▸ What to produce:
I need every line of the material below that includes the string "truth".
- Opening Delimiter -
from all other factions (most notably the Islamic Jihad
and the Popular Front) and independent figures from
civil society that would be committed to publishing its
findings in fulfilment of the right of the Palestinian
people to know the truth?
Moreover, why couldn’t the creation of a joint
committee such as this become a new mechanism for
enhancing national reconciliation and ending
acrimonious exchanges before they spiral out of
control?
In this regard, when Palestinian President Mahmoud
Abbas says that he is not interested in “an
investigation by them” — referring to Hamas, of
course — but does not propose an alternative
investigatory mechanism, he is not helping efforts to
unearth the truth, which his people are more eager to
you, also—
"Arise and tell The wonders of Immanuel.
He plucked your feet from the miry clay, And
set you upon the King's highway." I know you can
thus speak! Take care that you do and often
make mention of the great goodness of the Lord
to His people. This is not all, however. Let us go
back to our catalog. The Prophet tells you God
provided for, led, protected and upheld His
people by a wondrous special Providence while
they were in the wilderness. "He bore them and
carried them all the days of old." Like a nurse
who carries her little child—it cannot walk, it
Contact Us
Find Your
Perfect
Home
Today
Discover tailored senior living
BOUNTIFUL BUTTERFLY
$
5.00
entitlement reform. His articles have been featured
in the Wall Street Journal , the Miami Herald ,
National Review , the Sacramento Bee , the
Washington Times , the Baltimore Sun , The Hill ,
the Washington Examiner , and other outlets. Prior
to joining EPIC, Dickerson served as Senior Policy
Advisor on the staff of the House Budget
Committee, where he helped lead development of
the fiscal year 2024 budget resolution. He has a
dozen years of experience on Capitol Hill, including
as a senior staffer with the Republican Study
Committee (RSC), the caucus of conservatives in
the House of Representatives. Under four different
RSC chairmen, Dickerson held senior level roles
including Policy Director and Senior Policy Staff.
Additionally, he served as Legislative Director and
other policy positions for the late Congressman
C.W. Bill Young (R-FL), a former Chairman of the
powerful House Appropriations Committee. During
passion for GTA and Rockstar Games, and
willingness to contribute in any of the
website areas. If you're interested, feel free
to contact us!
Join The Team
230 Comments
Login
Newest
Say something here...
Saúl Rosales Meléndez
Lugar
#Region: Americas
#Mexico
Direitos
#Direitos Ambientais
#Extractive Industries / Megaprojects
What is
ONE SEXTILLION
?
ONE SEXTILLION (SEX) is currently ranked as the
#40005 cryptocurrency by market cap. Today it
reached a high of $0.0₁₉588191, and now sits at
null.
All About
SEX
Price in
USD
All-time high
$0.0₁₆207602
- Closing Delimiter -
- Opening Delimiter -
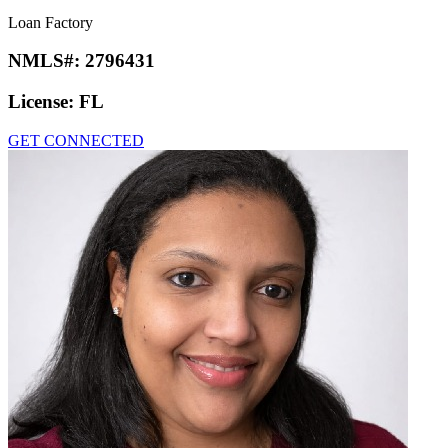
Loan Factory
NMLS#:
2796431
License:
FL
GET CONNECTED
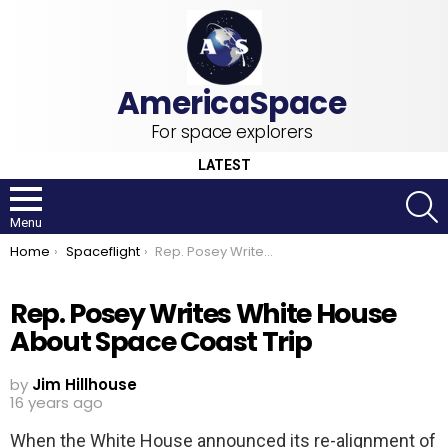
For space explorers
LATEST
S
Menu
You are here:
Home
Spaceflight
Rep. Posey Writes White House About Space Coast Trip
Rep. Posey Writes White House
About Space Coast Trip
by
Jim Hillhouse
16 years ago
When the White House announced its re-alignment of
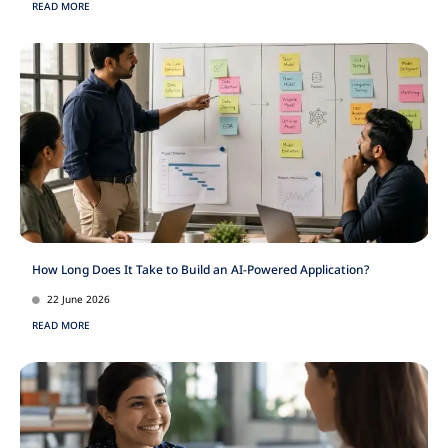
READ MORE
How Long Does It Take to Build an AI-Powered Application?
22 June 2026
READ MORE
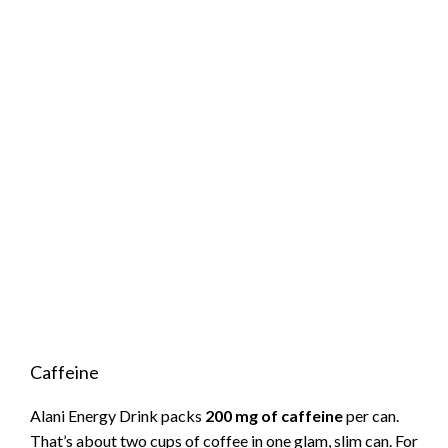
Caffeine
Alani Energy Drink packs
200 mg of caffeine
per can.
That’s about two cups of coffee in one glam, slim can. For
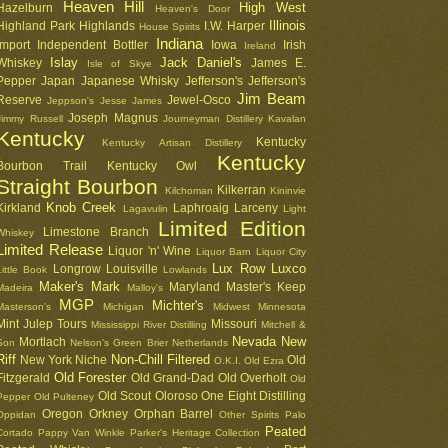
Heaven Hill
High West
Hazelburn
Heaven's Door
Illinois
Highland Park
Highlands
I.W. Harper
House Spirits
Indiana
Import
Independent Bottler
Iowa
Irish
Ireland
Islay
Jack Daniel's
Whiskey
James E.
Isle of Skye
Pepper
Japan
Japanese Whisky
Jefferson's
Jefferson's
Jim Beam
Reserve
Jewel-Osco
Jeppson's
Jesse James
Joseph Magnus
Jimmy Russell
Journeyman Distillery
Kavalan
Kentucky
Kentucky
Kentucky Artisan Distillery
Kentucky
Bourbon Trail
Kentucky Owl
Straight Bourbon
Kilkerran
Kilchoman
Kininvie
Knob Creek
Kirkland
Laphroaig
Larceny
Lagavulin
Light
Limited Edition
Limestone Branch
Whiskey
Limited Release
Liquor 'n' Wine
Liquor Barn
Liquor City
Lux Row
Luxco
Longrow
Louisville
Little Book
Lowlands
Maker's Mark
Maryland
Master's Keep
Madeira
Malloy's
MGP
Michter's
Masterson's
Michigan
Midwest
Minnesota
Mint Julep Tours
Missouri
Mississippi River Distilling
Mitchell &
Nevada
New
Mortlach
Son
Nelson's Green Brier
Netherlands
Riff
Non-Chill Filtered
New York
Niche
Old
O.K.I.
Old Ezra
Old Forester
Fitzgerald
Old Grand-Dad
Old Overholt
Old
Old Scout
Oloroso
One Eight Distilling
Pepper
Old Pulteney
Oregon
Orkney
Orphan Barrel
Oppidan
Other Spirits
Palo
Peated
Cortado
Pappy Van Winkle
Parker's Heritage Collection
- Closing Delimiter -
▸ Response area:
people to know the truth?
unearth the truth, which his people are more eager to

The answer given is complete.